It's not a creepy feeling, nothing like that. No ghoulies, ghaisties or things that go bump in the night. For one thing - with Hallowe'en in mind - we're protected: when we built this house about eight years ago, an expat friend remarked that in his part of the world it was customary to fix a hot cross bun to the highest point of the roof frame. As it happened the roof trusses were being put up at Easter time that year. Our friend - oh, you know who him, he appears in this column often enough: Indispensable William, the retired baker - even supplied a freshly-baked hot cross bun. It was the work of a moment to ask Alain, one of our builders, to climb up to the apex with hammer and 10cm nail - a French nail, of course - and do the deed. It's still there, that hot cross bun. A month or two ago I was up in the loft space, and there it was, untouched. And by this time of a hardness to be measured on the Moh scale, guaranteed to shatter the teeth of any iconoclastic mouse.

But it's not mice, although Pinot brings them in now and again, mostly at about 4 o'clock in the morning. He's not that overburdened with brains and they usually manage to outwit him. Then there are fun and games trying to catch Monsieur/Madame Souris before he/she discovers that our house is well snug, warm and dry, guaranteed free of evil spirits, better than a hole in the ground any day. Better still, Pinot's biscuits, called croquettes here, are there for the scrumping. Next thing we find is that Monsieur/Madame, or both, have moved into one of Josephine's slippers for the winter. Unless we've caught them, that is, and put them outside. For Pinot to have another go at.

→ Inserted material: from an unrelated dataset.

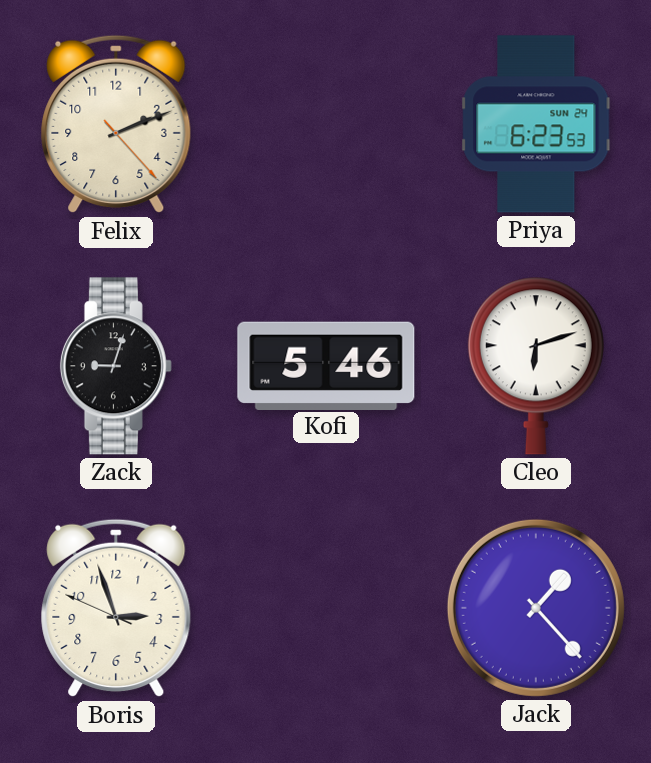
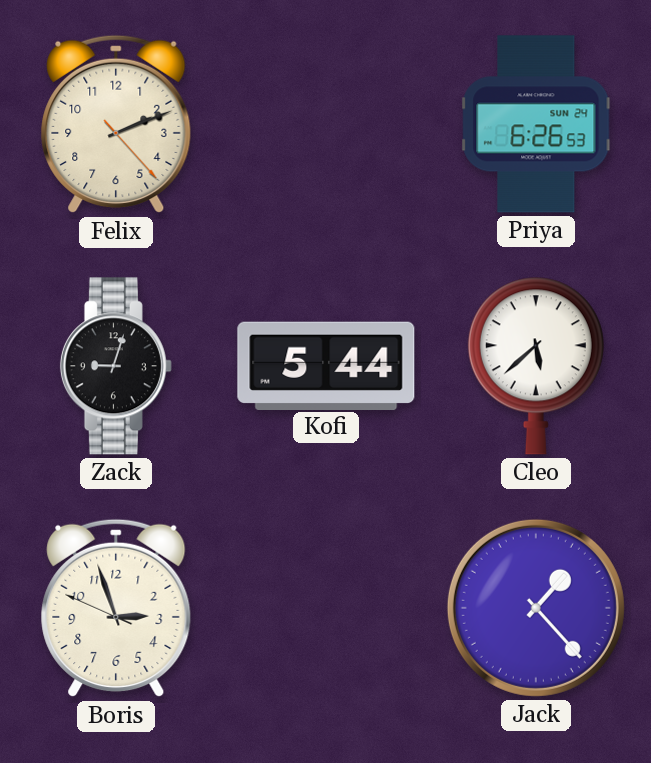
Priya: 6:23 -> 6:26
Kofi: 5:46 -> 5:44
Cleo: 6:12 -> 5:38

No, up there in the photo are the real illegal immigrants, the ones that have moved in for good. They're potter wasps, nothing to do with the stinging variety. I suppose it's our fault that they're there, because on the south-facing, sunny side of the house we tend to leave the windows and the shutters closed all through the summer. If we didn't, we'd soon stifle to death in the torrid heat. But those potter wasps have found a way in through ventilation holes in the window frame, just above the sill. They've explored inside. They've found a vertical gap, like a chimney, between the two window frames. And here they've made their little urns out of mud, nine of them, one above the other.

We discovered their little secret as summer flew away with the local swallows. We opened the window and the shutters . . . I'm afraid we broke one or two, quite unintentionally, but they showed us what was inside each of these delicately constructed little urns. A larder of tiny paralysed insects, mostly minute spiders. A wasp grub, munching contendedly at the ready-made meal its parent had left it.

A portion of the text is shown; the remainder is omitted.